Available records:
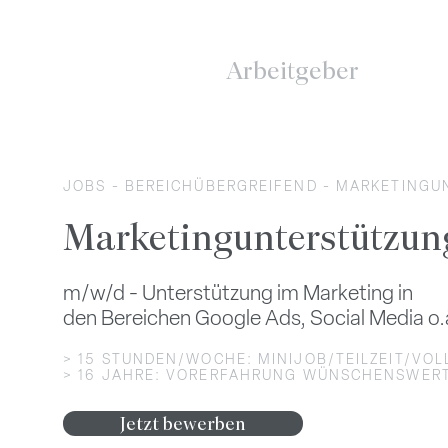
Arbeitgeber
JOBS
-
BEREICHÜBERGREIFEND
- MARKETINGU
Marketingunterstützun
m/w/d -
Unterstützung im Marketing in
den
Bereichen
Google Ads,
Social
Media o.
> 15 STUNDEN/WOCHE: MINIJOB/TEILZEIT/VOL
> 16 JAHRE: VORERFAHRUNG WÜNSCHENSWER
Jetzt bewerben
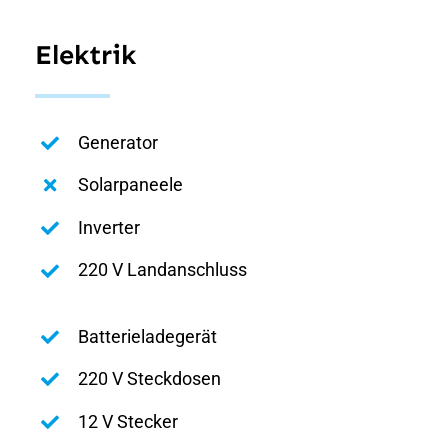
Elektrik
Generator
Solarpaneele
Inverter
220 V Landanschluss
Batterieladegerät
220 V Steckdosen
12 V Stecker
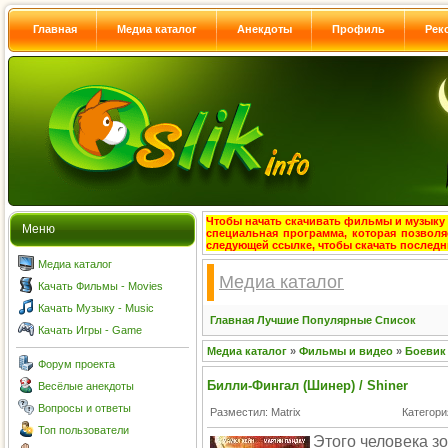
Главная
Медиа каталог
Анекдоты
Профиль
Рек
Чтобы начать скачивать фильмы и музыку с
Меню
специальная программа, которая позволя
следующей ссылке, чтобы скачать после
Медиа каталог
Медиа каталог
Качать Фильмы - Movies
Качать Музыку - Music
Главная
Лучшие
Популярные
Список
Качать Игры - Game
Медиа каталог
»
Фильмы и видео
»
Боевик
Форум проекта
Билли-Фингал (Шинер) / Shiner
Весёлые анекдоты
Вопросы и ответы
Разместил: Matrix
Категори
Топ пользователи
Этого человека з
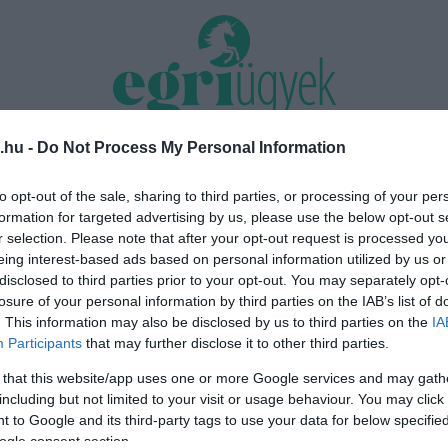
.hu -
Do Not Process My Personal Information
TÁS 2026
MINDENKI ÜGYE
RIASZTÓ
EGÉSZSÉG+
OTTHON & DESIGN
to opt-out of the sale, sharing to third parties, or processing of your per
formation for targeted advertising by us, please use the below opt-out s
nk nyomást a fiunkra” – Egy egri
Új hűtőrendszer a Markhot Feren
r selection. Please note that after your opt-out request is processed y
énete, amely a Rapid Wi...
Kórházban: több mint 70 millió fori
eing interest-based ads based on personal information utilized by us or
disclosed to third parties prior to your opt-out. You may separately opt-
losure of your personal information by third parties on the IAB’s list of
. This information may also be disclosed by us to third parties on the
IA
ág
Participants
that may further disclose it to other third parties.
 that this website/app uses one or more Google services and may gath
including but not limited to your visit or usage behaviour. You may click 
 to Google and its third-party tags to use your data for below specifi
ogle consent section.
EGER UTCÁIN IS EGYRE TÖBBEN ÉRZIK A ROMLÓ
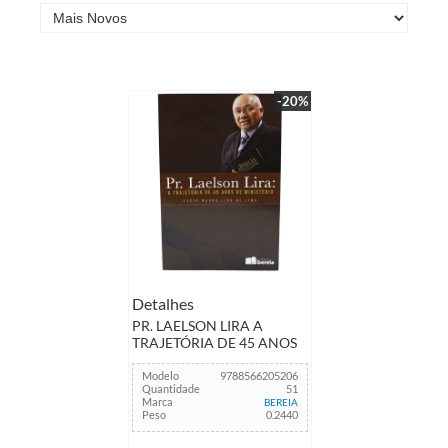
-20%
Detalhes
PR. LAELSON LIRA A
TRAJETÓRIA DE 45 ANOS
Modelo
9788566205206
Quantidade
51
Marca
BEREIA
Peso
0.2440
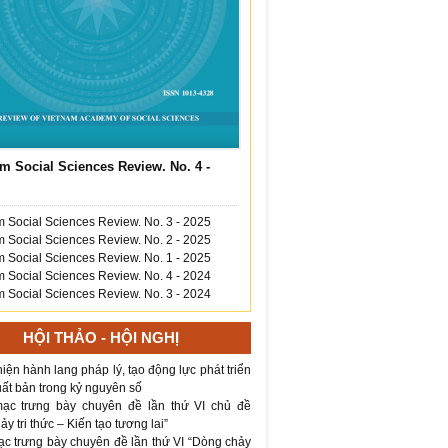
m Social Sciences Review. No. 4 -
 Social Sciences Review. No. 3 - 2025
 Social Sciences Review. No. 2 - 2025
 Social Sciences Review. No. 1 - 2025
 Social Sciences Review. No. 4 - 2024
 Social Sciences Review. No. 3 - 2024
HỘI THẢO - HỘI NGHỊ
iện hành lang pháp lý, tạo động lực phát triển
ất bản trong kỷ nguyên số
ạc trưng bày chuyên đề lần thứ VI chủ đề
y tri thức – Kiến tạo tương lai”
ạc trưng bày chuyên đề lần thứ VI “Dòng chảy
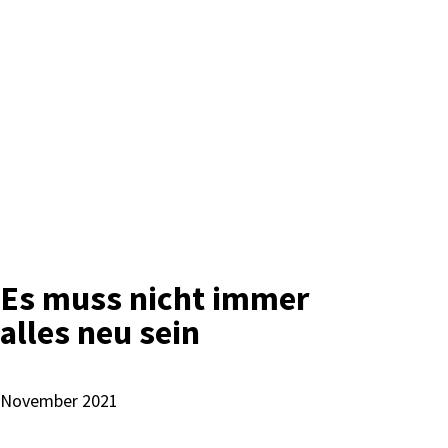
Es muss nicht immer
alles neu sein
November 2021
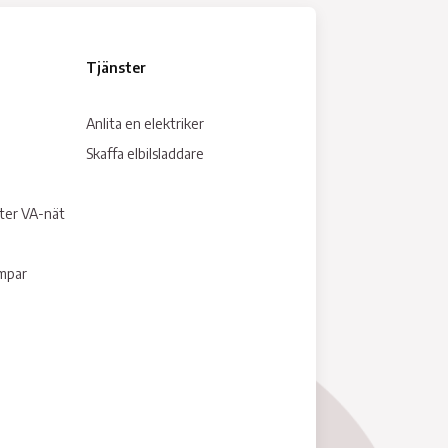
Tjänster
Anlita en elektriker
Skaffa elbilsladdare
tter VA-nät
umpar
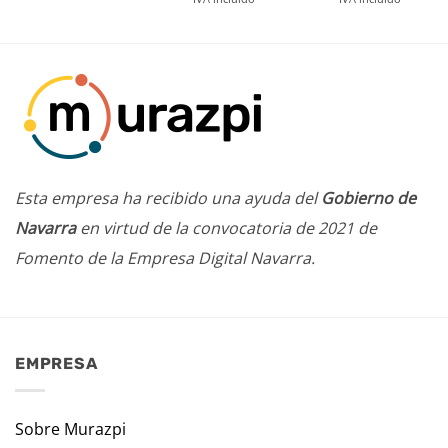
Esta empresa ha recibido una ayuda del
Gobierno de
Navarra
en virtud de la convocatoria de 2021 de
Fomento de la Empresa Digital Navarra.
EMPRESA
Sobre Murazpi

Assigned task: Reproduce each line of the data containing the word "below".

Task result:
formation for targeted advertising by us, please use the below opt-out s
 to Google and its third-party tags to use your data for below specifi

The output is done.